_YOUR ASSIGNMENT_:
Please restate, word for word, the lines below that begin at the one with "Here is an image." and end at the one with "Return results in <instances>...</instances>. Outline". Leave out all other lines.

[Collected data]
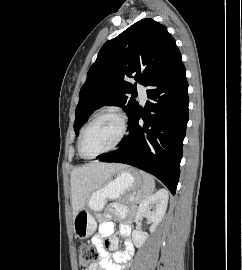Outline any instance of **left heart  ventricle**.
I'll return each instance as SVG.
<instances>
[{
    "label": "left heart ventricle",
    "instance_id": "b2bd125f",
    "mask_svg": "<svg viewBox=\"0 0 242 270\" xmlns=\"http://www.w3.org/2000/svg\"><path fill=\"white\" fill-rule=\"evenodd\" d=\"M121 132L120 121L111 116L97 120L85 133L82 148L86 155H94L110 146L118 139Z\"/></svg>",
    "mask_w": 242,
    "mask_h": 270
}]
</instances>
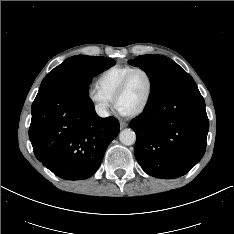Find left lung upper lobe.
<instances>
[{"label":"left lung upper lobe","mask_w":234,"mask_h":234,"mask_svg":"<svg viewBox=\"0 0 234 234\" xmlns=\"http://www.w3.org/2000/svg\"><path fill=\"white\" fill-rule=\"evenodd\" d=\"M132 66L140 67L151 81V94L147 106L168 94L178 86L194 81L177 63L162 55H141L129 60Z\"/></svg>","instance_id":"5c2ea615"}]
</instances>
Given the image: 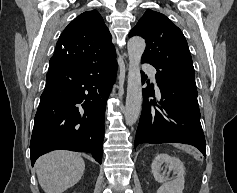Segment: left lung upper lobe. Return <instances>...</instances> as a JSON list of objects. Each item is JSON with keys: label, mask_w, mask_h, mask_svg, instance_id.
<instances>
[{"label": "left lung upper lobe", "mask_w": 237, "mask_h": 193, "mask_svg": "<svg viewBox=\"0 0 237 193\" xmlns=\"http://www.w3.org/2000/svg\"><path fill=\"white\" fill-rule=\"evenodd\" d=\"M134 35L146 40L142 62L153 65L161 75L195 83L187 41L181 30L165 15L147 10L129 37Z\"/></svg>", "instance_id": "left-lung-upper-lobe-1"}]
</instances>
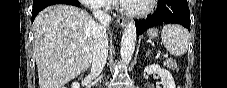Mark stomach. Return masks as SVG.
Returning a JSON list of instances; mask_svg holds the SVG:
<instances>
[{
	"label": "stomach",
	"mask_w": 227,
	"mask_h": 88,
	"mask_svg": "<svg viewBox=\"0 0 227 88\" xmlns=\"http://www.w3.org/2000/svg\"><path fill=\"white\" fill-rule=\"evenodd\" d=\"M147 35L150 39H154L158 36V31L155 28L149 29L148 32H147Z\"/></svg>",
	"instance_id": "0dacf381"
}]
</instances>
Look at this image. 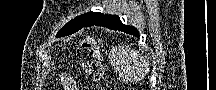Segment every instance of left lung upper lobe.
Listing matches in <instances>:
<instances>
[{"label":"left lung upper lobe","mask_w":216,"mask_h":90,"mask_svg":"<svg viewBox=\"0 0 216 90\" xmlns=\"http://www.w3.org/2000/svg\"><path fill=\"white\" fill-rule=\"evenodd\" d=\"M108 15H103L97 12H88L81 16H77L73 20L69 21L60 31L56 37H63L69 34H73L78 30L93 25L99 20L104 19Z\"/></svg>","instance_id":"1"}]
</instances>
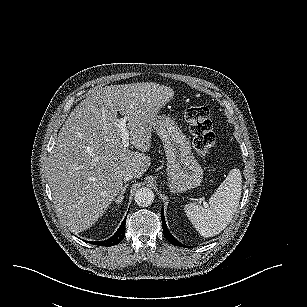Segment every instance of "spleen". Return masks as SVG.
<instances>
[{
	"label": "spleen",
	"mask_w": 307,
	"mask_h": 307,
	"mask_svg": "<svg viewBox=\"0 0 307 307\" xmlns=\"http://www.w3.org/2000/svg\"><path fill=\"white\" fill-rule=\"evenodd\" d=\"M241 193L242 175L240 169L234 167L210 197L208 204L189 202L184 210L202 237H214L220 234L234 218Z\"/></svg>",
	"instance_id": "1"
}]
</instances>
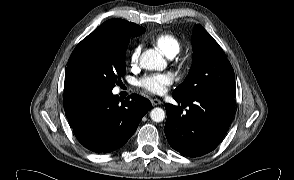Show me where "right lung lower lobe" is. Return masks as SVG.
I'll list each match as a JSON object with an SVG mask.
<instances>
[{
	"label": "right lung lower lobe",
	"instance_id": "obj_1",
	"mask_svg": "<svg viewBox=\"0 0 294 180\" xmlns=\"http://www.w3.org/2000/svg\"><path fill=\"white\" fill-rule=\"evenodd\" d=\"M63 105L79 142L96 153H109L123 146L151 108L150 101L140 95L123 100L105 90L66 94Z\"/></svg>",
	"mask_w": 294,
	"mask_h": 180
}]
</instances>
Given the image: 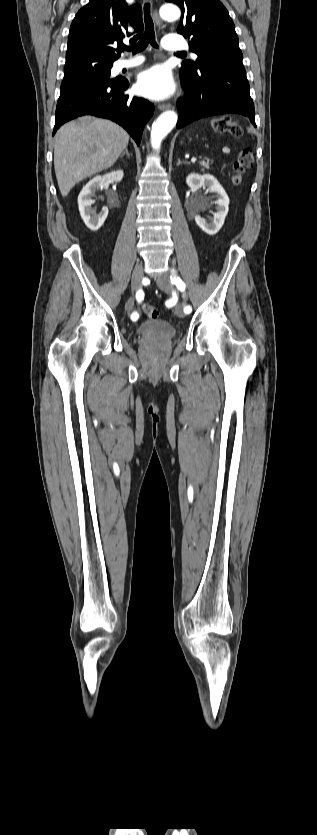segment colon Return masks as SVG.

==

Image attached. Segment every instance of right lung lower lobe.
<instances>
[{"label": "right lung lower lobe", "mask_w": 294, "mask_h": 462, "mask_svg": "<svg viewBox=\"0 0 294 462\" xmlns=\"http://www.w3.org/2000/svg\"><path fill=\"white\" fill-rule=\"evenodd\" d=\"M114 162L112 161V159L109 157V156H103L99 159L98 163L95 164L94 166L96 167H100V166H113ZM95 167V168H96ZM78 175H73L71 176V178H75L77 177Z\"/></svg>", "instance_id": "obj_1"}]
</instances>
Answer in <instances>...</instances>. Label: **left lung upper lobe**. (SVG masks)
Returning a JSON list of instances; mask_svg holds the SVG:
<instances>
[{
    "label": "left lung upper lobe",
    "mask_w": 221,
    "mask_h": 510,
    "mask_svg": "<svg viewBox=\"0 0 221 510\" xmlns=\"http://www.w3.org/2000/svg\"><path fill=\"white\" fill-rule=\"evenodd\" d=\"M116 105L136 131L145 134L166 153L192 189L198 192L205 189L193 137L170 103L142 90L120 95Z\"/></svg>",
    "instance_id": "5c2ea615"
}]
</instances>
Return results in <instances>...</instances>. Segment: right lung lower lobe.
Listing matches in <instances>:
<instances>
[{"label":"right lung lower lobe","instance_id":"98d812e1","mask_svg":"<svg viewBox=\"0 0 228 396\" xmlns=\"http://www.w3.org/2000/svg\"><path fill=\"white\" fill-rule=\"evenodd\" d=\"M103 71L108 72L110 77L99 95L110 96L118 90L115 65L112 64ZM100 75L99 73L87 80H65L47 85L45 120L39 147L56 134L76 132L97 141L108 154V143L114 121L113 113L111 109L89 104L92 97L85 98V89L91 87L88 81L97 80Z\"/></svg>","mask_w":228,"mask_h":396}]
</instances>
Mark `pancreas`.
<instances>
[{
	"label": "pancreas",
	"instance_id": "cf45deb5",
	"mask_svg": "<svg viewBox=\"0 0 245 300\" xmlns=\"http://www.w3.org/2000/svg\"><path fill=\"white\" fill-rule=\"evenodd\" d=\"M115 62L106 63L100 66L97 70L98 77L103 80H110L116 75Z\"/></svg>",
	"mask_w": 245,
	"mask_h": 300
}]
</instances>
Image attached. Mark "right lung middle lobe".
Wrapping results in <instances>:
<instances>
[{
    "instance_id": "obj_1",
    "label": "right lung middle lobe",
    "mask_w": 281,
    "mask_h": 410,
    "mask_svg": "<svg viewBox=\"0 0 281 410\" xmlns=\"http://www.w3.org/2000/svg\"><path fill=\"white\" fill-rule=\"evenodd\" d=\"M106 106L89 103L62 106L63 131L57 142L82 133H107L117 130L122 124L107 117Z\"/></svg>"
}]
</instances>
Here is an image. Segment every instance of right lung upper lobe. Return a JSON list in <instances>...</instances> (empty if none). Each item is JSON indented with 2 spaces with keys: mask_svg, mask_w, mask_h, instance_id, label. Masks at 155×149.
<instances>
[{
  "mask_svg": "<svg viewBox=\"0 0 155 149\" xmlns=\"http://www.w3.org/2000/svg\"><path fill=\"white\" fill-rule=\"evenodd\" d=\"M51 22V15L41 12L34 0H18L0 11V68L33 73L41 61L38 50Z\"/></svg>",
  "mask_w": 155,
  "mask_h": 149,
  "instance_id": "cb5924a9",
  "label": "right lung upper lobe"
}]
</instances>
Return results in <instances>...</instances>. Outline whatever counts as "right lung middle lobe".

_TASK OUTPUT_:
Here is an image. Segment every instance of right lung upper lobe. Return a JSON list in <instances>...</instances> (empty if none). Each item is JSON indented with 2 spaces with keys: mask_svg, mask_w, mask_h, instance_id, label. Masks at 155×149.
<instances>
[{
  "mask_svg": "<svg viewBox=\"0 0 155 149\" xmlns=\"http://www.w3.org/2000/svg\"><path fill=\"white\" fill-rule=\"evenodd\" d=\"M51 22V15L41 12L34 0H18L0 11V68L33 73L41 61L38 50Z\"/></svg>",
  "mask_w": 155,
  "mask_h": 149,
  "instance_id": "cb5924a9",
  "label": "right lung upper lobe"
}]
</instances>
Return results in <instances>...</instances>. Outline whatever counts as "right lung middle lobe".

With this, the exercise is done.